13. Having money has never been important to me. It’s useful to alleviate domestic stresses, but in itself has little appeal. Easy come, easy go.
14. I often think of how I would be with my kids, teaching and playing. For now the scenario still feels far-off.
15. I’m a solitary person by nature. Years ago I would have said, ‘a need for constant human contact demonstrates insecurity’, but…
16. …I’ve learned that wildly different personalities are valid, and effective in their own way. Your own perspective is not ‘correct’, it’s just yours.
17. I much prefer order to disorder, but I’m not OCD about it.
18. Moving to another country taught me the value of minimalism, travelling light. The only things I gladly hoard are books, with the hopeful notion that my kids will appreciate them one day.
19. Long-term monogamy is by far my preferred state. However I’ve become very demanding over the last few years, possibly to a self-defeating degree.
20. In my 30s, I fully appreciate the restorative powers of the ‘disco nap’.
21. One day – when my future wife helps pay the bills – I’ll go part-time on my day job and start writing on a larger scale.
22. I think human relationships are the most important things we have. Getting to know people always works out for the best: you either experience something admirable in another person that you can emulate, or learn a negative trait that you can avoid having yourself. The more you meet, the more you learn.
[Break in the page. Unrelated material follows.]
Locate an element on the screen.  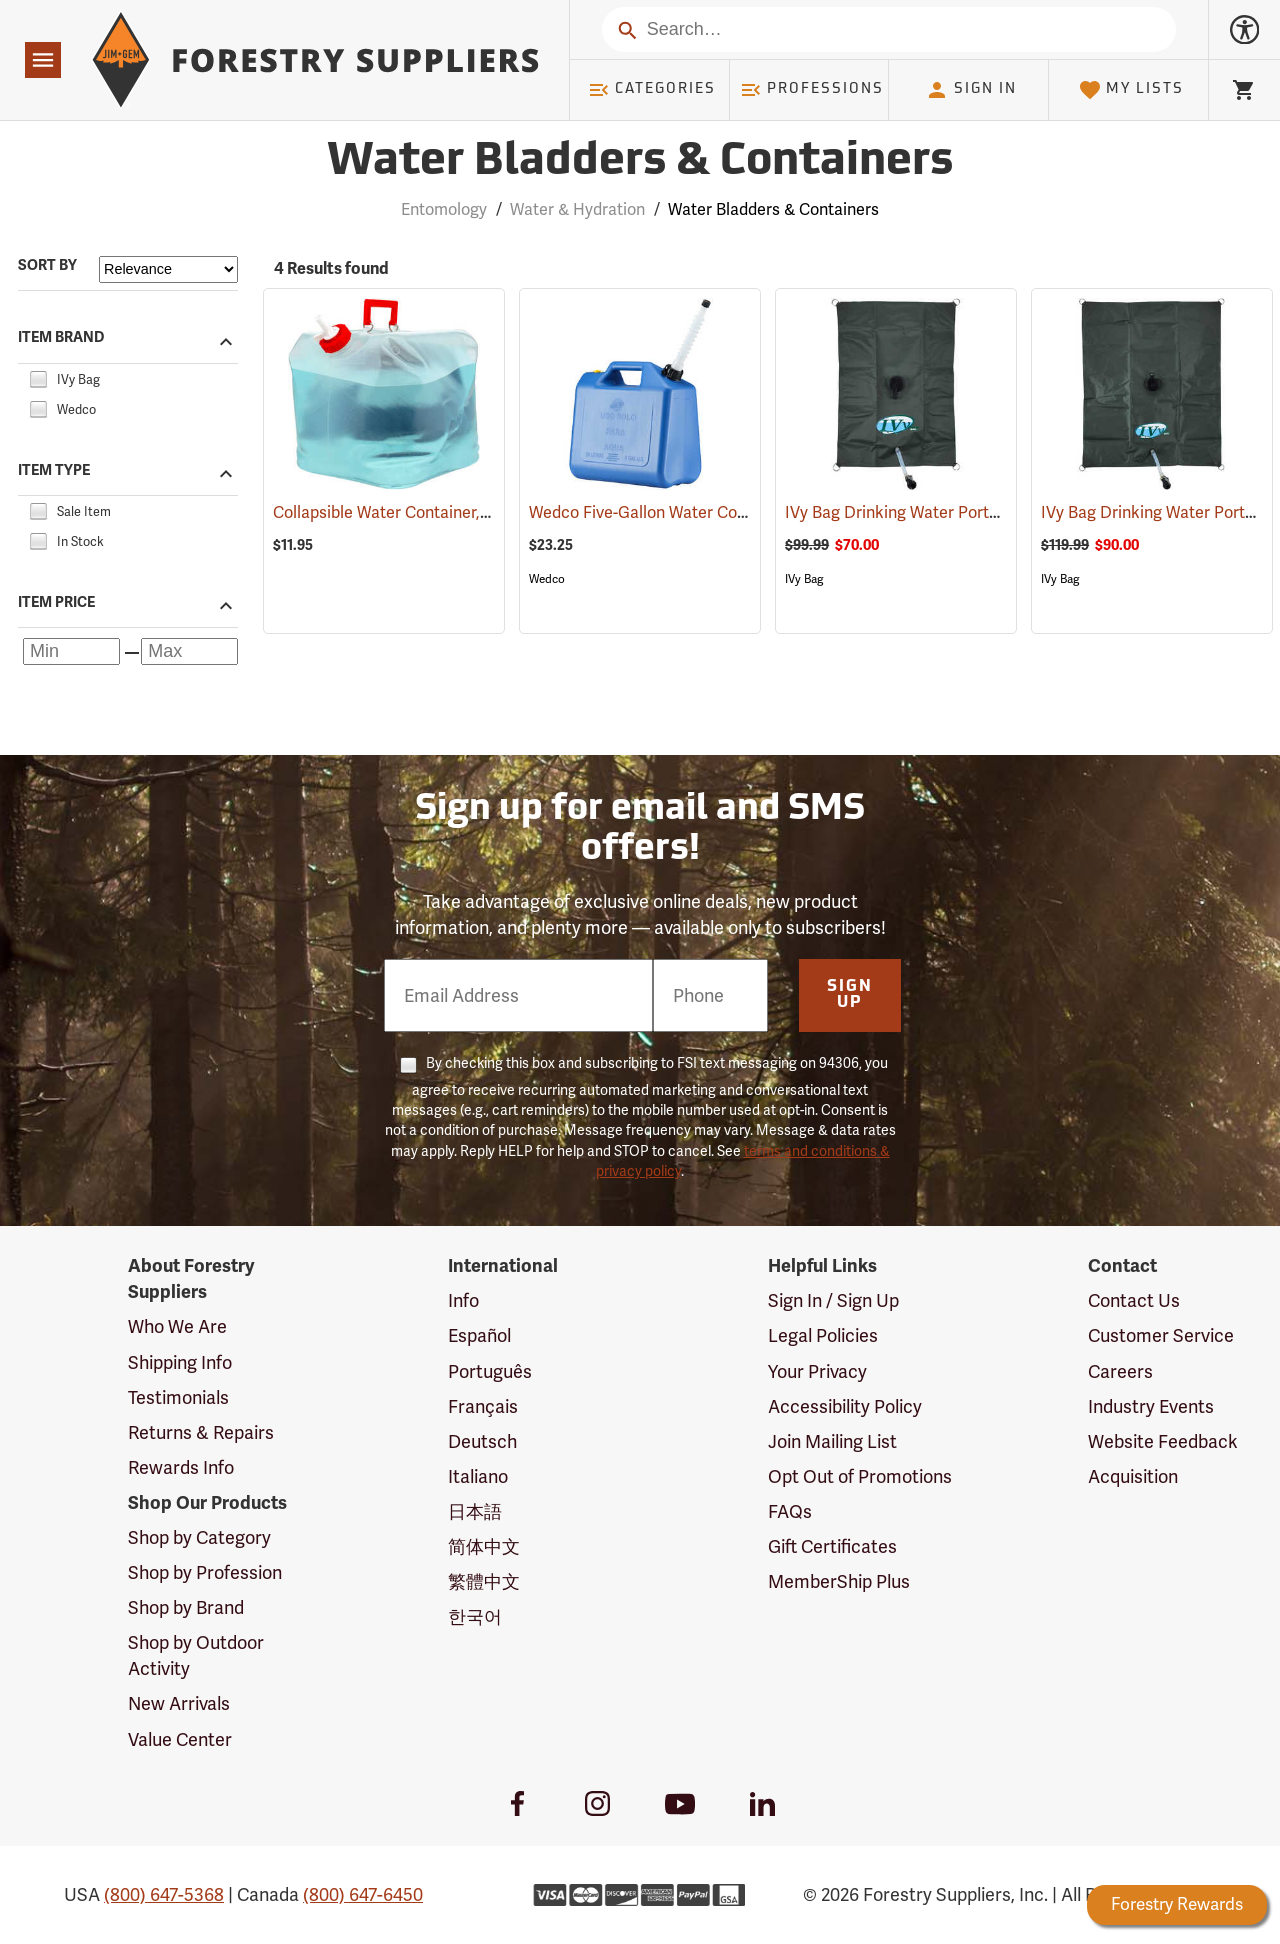
New Arrivals is located at coordinates (179, 1703).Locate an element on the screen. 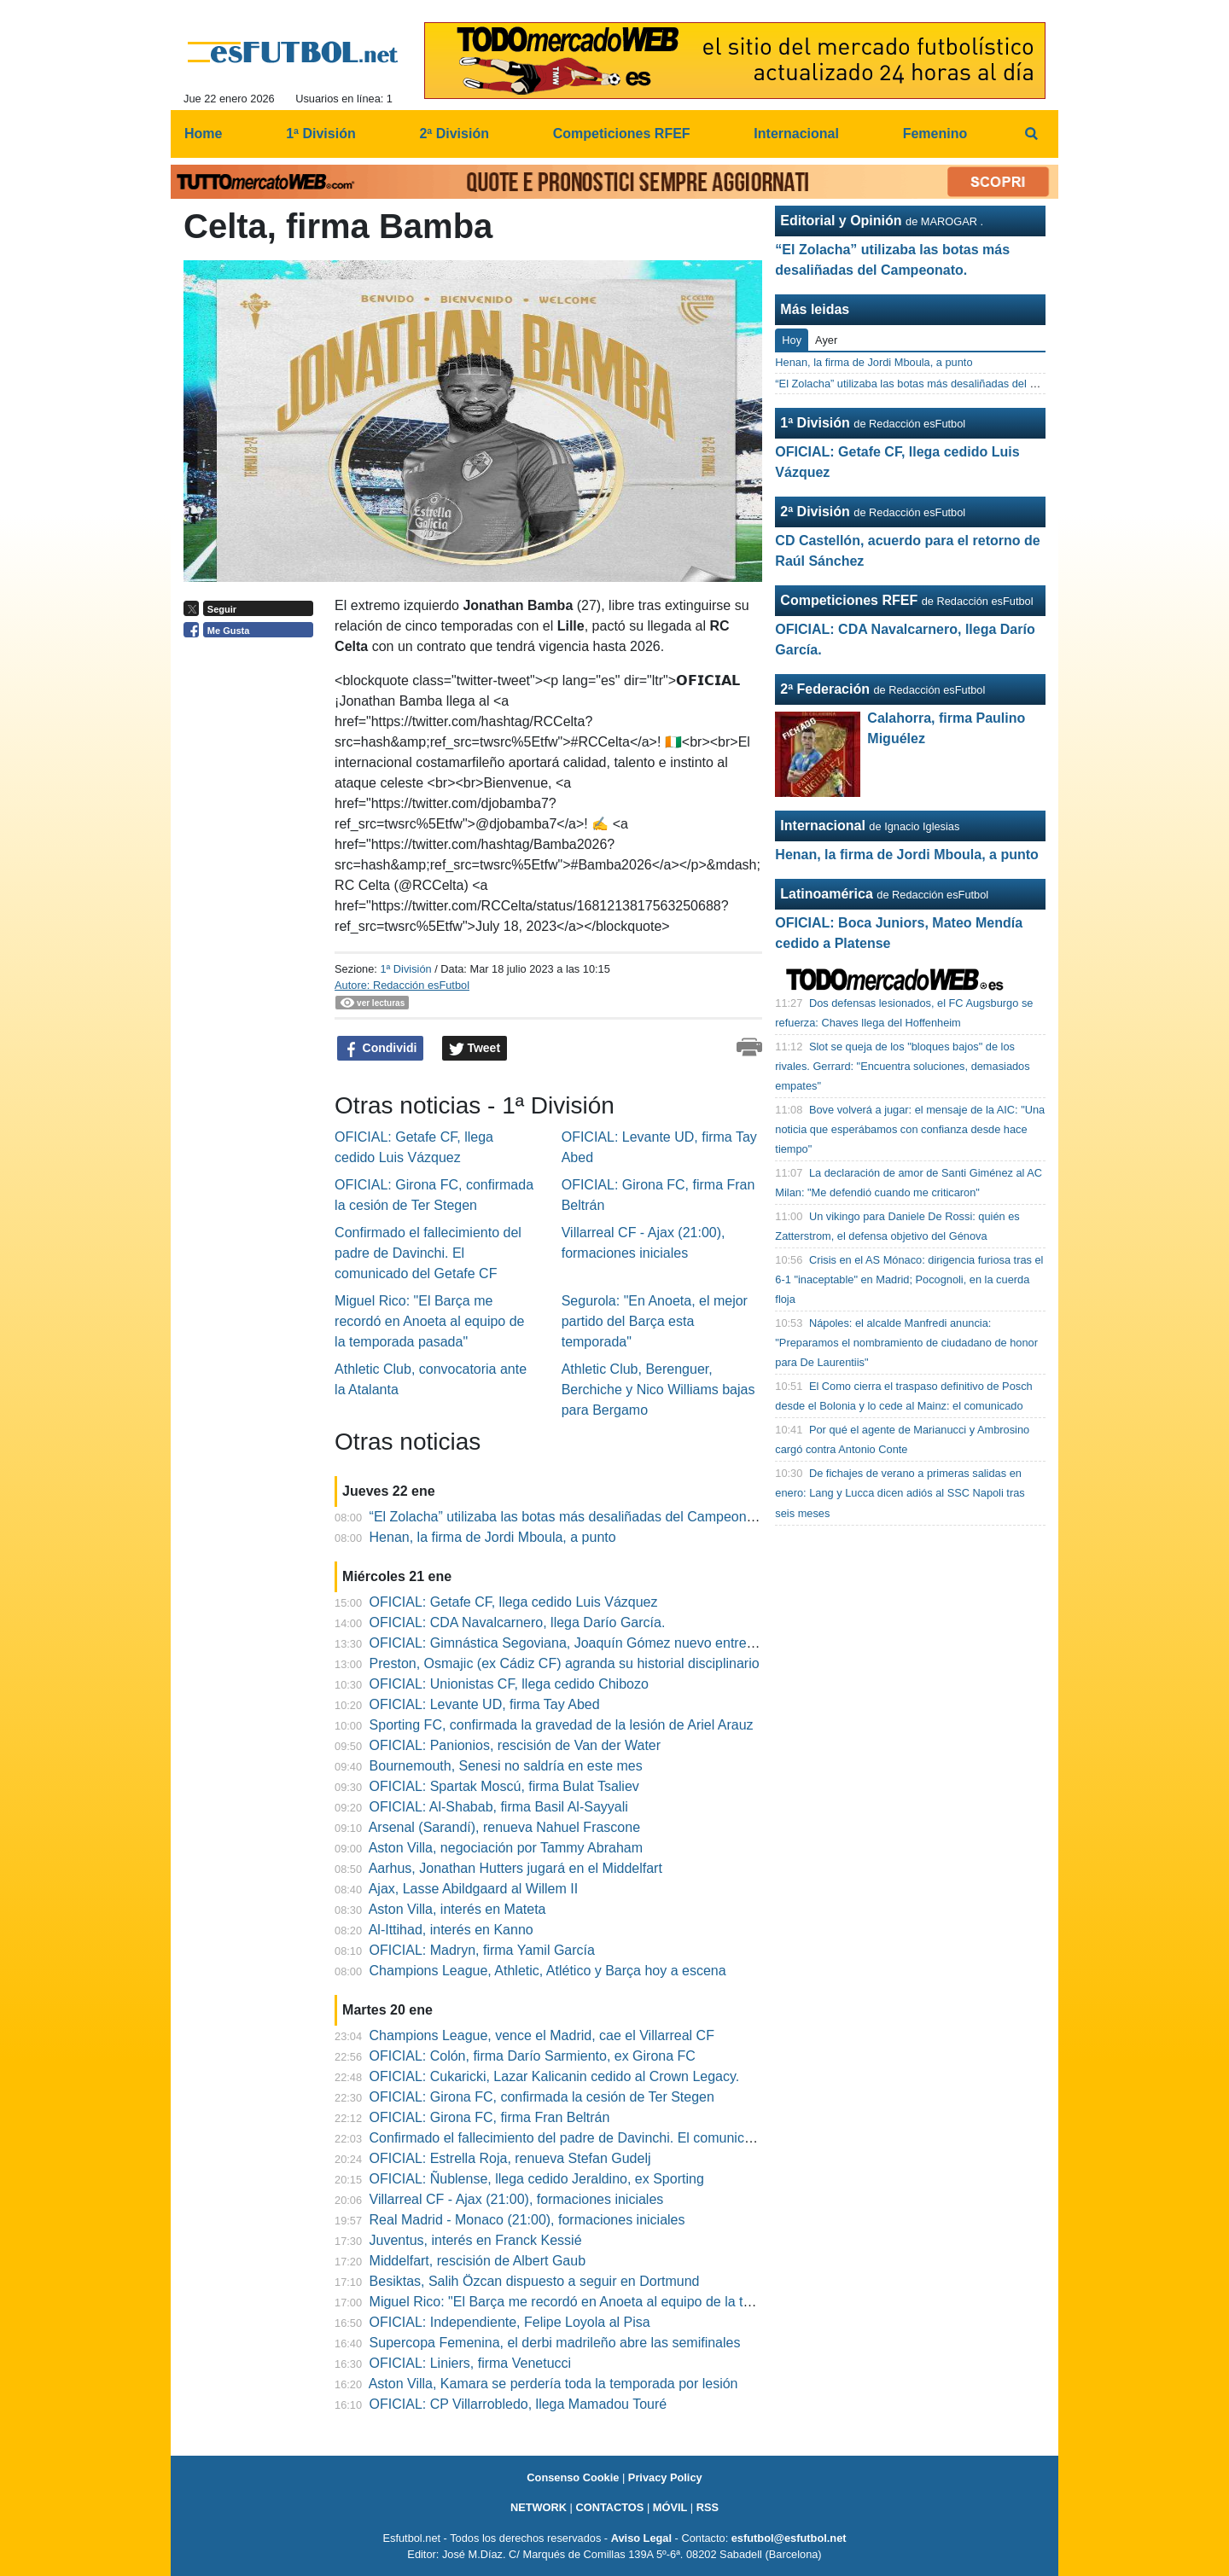 Image resolution: width=1229 pixels, height=2576 pixels. Champions League, vence el Madrid, cae el Villarreal CF is located at coordinates (542, 2035).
23. I dream about my Gran and Gramps all the time, and I’m happy about that. I dream about my Mum much less often, but it’s always very upsetting in a bittersweet way.
24. I’ve never broken any limbs, apart from fracturing my skull as a toddler, way before the dawn of memory. When I was 18 I did suffer partial hearing loss in my right ear. I’ve long since adjusted, but as a consequence I feel a creeping introversion in noisy places.
25. I try to keep in mind that some things will never, never stop happening: learning, finding ways to be a better person, being wrong.